▸ Task prompt
Every entry must be transcribed exactly as written.

▸ Source data
"""

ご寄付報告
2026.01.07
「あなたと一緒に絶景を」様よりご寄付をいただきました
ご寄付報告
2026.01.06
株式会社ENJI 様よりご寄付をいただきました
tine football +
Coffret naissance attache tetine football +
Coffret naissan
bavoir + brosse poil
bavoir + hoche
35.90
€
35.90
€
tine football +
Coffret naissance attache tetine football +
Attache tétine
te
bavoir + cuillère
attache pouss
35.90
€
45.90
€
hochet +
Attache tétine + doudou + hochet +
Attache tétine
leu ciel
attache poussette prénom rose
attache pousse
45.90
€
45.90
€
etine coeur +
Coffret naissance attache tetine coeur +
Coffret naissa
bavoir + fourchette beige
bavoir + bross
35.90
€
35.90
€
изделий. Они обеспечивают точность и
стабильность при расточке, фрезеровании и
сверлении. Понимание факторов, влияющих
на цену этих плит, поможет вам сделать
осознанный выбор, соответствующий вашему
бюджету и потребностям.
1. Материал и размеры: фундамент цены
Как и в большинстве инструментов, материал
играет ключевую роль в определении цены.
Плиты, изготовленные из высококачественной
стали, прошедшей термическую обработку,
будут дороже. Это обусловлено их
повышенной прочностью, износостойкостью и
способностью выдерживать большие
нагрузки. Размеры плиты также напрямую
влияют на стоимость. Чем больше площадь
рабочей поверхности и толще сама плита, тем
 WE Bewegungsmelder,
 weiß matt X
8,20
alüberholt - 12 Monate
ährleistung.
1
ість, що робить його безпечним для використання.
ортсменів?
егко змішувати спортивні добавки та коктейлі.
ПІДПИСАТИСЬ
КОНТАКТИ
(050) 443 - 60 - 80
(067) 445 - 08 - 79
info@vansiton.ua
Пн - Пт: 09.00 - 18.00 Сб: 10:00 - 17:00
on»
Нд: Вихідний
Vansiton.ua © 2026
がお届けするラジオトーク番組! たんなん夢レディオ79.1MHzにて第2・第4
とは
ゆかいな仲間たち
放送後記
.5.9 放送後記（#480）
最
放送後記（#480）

"""

▸ Response area
ご寄付報告
2026.01.07
「あなたと一緒に絶景を」様よりご寄付をいただきました
ご寄付報告
2026.01.06
株式会社ENJI 様よりご寄付をいただきました
tine football +
Coffret naissance attache tetine football +
Coffret naissan
bavoir + brosse poil
bavoir + hoche
35.90
€
35.90
€
tine football +
Coffret naissance attache tetine football +
Attache tétine
te
bavoir + cuillère
attache pouss
35.90
€
45.90
€
hochet +
Attache tétine + doudou + hochet +
Attache tétine
leu ciel
attache poussette prénom rose
attache pousse
45.90
€
45.90
€
etine coeur +
Coffret naissance attache tetine coeur +
Coffret naissa
bavoir + fourchette beige
bavoir + bross
35.90
€
35.90
€
изделий. Они обеспечивают точность и
стабильность при расточке, фрезеровании и
сверлении. Понимание факторов, влияющих
на цену этих плит, поможет вам сделать
осознанный выбор, соответствующий вашему
бюджету и потребностям.
1. Материал и размеры: фундамент цены
Как и в большинстве инструментов, материал
играет ключевую роль в определении цены.
Плиты, изготовленные из высококачественной
стали, прошедшей термическую обработку,
будут дороже. Это обусловлено их
повышенной прочностью, износостойкостью и
способностью выдерживать большие
нагрузки. Размеры плиты также напрямую
влияют на стоимость. Чем больше площадь
рабочей поверхности и толще сама плита, тем
 WE Bewegungsmelder,
 weiß matt X
8,20
alüberholt - 12 Monate
ährleistung.
1
ість, що робить його безпечним для використання.
ортсменів?
егко змішувати спортивні добавки та коктейлі.
ПІДПИСАТИСЬ
КОНТАКТИ
(050) 443 - 60 - 80
(067) 445 - 08 - 79
info@vansiton.ua
Пн - Пт: 09.00 - 18.00 Сб: 10:00 - 17:00
on»
Нд: Вихідний
Vansiton.ua © 2026
がお届けするラジオトーク番組! たんなん夢レディオ79.1MHzにて第2・第4
とは
ゆかいな仲間たち
放送後記
.5.9 放送後記（#480）
最
放送後記（#480）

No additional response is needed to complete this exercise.